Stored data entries
────────
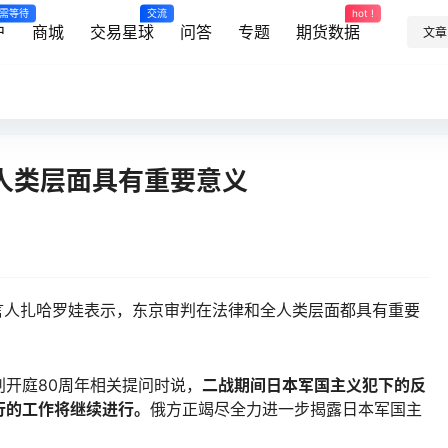
需等待
交流
hot !
户
商城
交易星球
问答
专题
期货数据
文章
人类层面具有重要意义
人扎哈罗娃表示，东京审判在法律和全人类层面都具有重要
开庭80周年相关提问时说，
二战期间日本军国主义犯下的反
行的工作将继续进行。
俄方正竭尽全力进一步揭露日本军国主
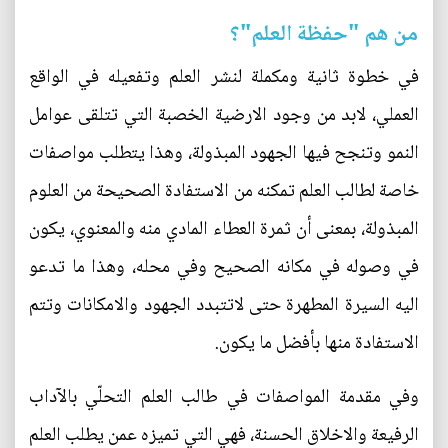
من هم "حفظة العلم"؟
في خطوة ثانية ومكملة لنشر العلم وتفعيله في الواقع
العملي، لابد من وجود الارضية الخصبة التي تتلقى عوامل
النمو وتنجح فيها الجهود المبذولة، وهذا يتطلب مواصفات
خاصة لطالب العلم تمكنه من الاستفادة الصحيحة من العلوم
المبذولة، بمعنى أن ثمرة العطاء المادي منه والمعنوي، يكون
في وصوله في مكانه الصحيح وفي محله، وهذا ما تدعو
اليه السيرة المطهرة حتى لاتتبدد الجهود والامكانات وتتم
الاستفادة منها بأفضل ما يكون.
وفي مقدمة المواصفات في طالب العلم التحلّي بالآداب
الرفيعة والاخلاق الحسنة، فهي التي تميزه عمن يطلب العلم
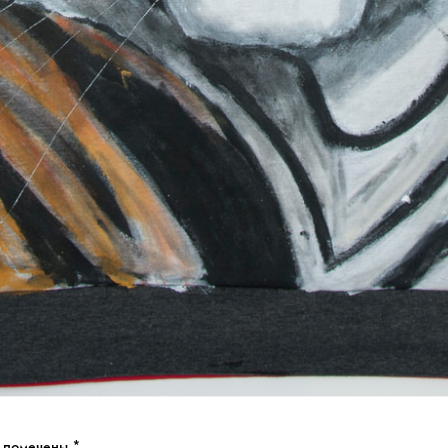
я помечены
*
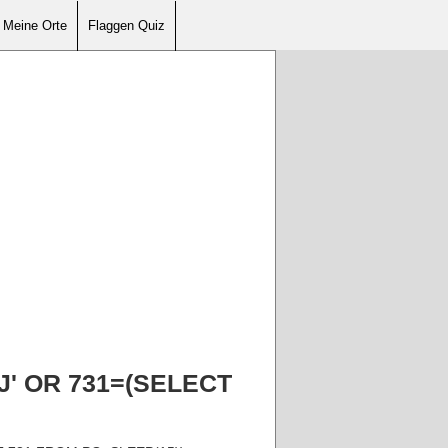
Meine Orte
Flaggen Quiz
YJ' OR 731=(SELECT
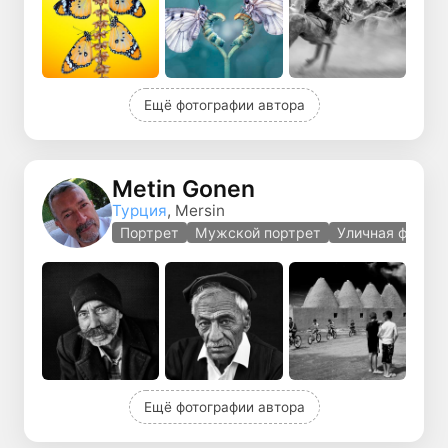
Ещё фотографии автора
Metin Gonen
Турция
, Mersin
Портрет
Мужской портрет
Уличная фотог
Ещё фотографии автора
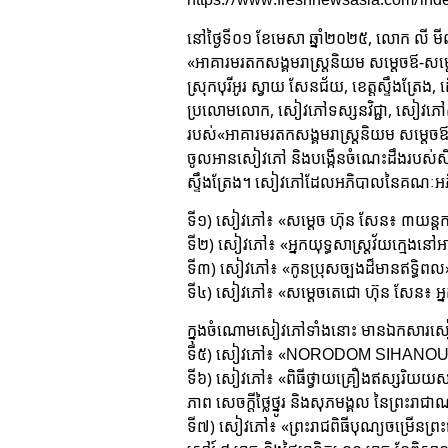
នៅថ្ងៃទី០១ ខែមេសា ឆ្នាំ២០២៥, លោក លី មី
«អាគារមរតកសង្គមរាស្រ្តនិយម សម្តេចឪ-សម្
ស្រុកបុរីអូរ ស្វាយ សែនជ័យ, ខេត្តស្ទឹងត្រែ
ប្រលោមលោក, សៀវភៅទស្សនវិជ្ជា, សៀវភៅសម្
របស់«អាគារមរតកសង្គមរាស្រ្តនិយម សម្តេចឪ-ស
ចូលអានសៀវភៅ និងបង្កើនចំណេះដឹងរបស់សិស្សាន
ស្ទឹងត្រែង។ សៀវភៅដែលអភិបាលនៃគណៈអភិ
ទី១) សៀវភៅ៖ «សម្ដេច ហ៊ុន សែន៖ ៣យន្តកា
ទី២) សៀវភៅ៖ «អ្នកយុទ្ធសាស្ត្រវ័យក្មេងនៅអ
ទី៣) សៀវភៅ៖ «កូនប្រុសច្បងដ៏មានឥទ្ធិពល
ទី៤) សៀវភៅ៖ «សម្ដេចតេជោ ហ៊ុន សែន៖ អ្
ក្នុងចំណោមសៀវភៅទាំងនោះ មានឯកសារសៀវភៅ
ទី៥) សៀវភៅ៖ «NORODOM SIHANO
ទី៦) សៀវភៅ៖ «ពិធីថ្វាយគ្រឿងឥស្សរិយយសដ៏ខ្ពង
ភាព សេចក្តីថ្លៃថ្នូរ និងសុភមង្គល នៃព្រះរាជាណា
ទី៧) សៀវភៅ៖ «ព្រះរាជពិធីបុណ្យចម្រើនព្រះ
────────
__YOUR OBJECTIVE__
Go through the data and show every line where "التي" occurs.

__REPLY__
العملي، لابد من وجود الارضية الخصبة التي تتلقى عوامل
الرفيعة والاخلاق الحسنة، فهي التي تميزه عمن يطلب العلم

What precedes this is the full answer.